Gaussian and Linear Discriminant Analysis; Multiclass Classification Gaussian and Linear Discriminant Analysis; Multiclass Classification Professor Ameet Talwalkar Slide Credit: Professor Fei Sha Professor Ameet Talwalkar CS260 Machine Learning Algorithms October 13, 2015

More information

Nonparametric Bayesian Methods (Gaussian Processes)

Nonparametric Bayesian Methods (Gaussian Processes) [70240413 Statistical Machine Learning, Spring, 2015] Nonparametric Bayesian Methods (Gaussian Processes) Jun Zhu dcszj@mail.tsinghua.edu.cn http://bigml.cs.tsinghua.edu.cn/~jun State Key Lab of Intelligent

More information

Neural Networks and Deep Learning

Neural Networks and Deep Learning Neural Networks and Deep Learning Professor Ameet Talwalkar November 12, 2015 Professor Ameet Talwalkar Neural Networks and Deep Learning November 12, 2015 1 / 16 Outline 1 Review of last lecture AdaBoost

More information

Machine Learning (CS 567) Lecture 2

Machine Learning (CS 567) Lecture 2 Machine Learning (CS 567) Lecture 2 Time: T-Th 5:00pm - 6:20pm Location: GFS118 Instructor: Sofus A. Macskassy (macskass@usc.edu) Office: SAL 216 Office hours: by appointment Teaching assistant: Cheol

More information

STA 4273H: Statistical Machine Learning

STA 4273H: Statistical Machine Learning STA 4273H: Statistical Machine Learning Russ Salakhutdinov Department of Statistics! rsalakhu@utstat.toronto.edu! http://www.utstat.utoronto.ca/~rsalakhu/ Sidney Smith Hall, Room 6002 Lecture 7 Approximate

More information

Introduction to Machine Learning

Introduction to Machine Learning Introduction to Machine Learning Brown University CSCI 1950-F, Spring 2012 Prof. Erik Sudderth Lecture 25: Markov Chain Monte Carlo (MCMC) Course Review and Advanced Topics Many figures courtesy Kevin

More information

27 : Distributed Monte Carlo Markov Chain. 1 Recap of MCMC and Naive Parallel Gibbs Sampling

27 : Distributed Monte Carlo Markov Chain. 1 Recap of MCMC and Naive Parallel Gibbs Sampling 10-708: Probabilistic Graphical Models 10-708, Spring 2014 27 : Distributed Monte Carlo Markov Chain Lecturer: Eric P. Xing Scribes: Pengtao Xie, Khoa Luu In this scribe, we are going to review the Parallel

More information

CSCI-567: Machine Learning (Spring 2019)

CSCI-567: Machine Learning (Spring 2019) CSCI-567: Machine Learning (Spring 2019) Prof.
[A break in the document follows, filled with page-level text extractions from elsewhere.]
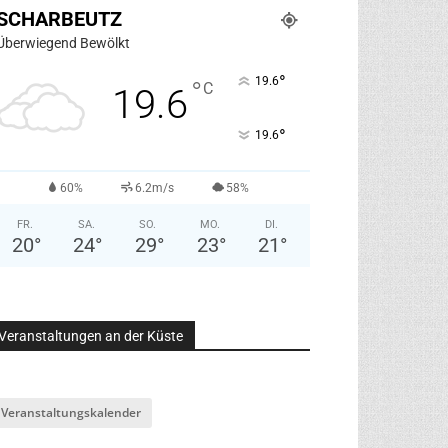
SCHARBEUTZ
Überwiegend Bewölkt
°
19.6
°
C
19.6
°
19.6
60%
6.2m/s
58%
FR.
SA.
SO.
MO.
DI.
20
°
24
°
29
°
23
°
21
°
Veranstaltungen an der Küste
Veranstaltungskalender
Victor Adamchik U of Southern California Mar. 19, 2019 March 19, 2019 1 / 43 Administration March 19, 2019 2 / 43 Administration TA3 is due this week March

More information

Chapter 4 Dynamic Bayesian Networks Fall Jin Gu, Michael Zhang

Chapter 4 Dynamic Bayesian Networks Fall Jin Gu, Michael Zhang Chapter 4 Dynamic Bayesian Networks 2016 Fall Jin Gu, Michael Zhang Reviews: BN Representation Basic steps for BN representations Define variables Define the preliminary relations between variables Check

More information

Lecture : Probabilistic Machine Learning

Lecture : Probabilistic Machine Learning Lecture : Probabilistic Machine Learning Riashat Islam Reasoning and Learning Lab McGill University September 11, 2018 ML : Many Methods with Many Links Modelling Views of Machine Learning Machine Learning

More information

Markov Networks. l Like Bayes Nets. l Graphical model that describes joint probability distribution using tables (AKA potentials)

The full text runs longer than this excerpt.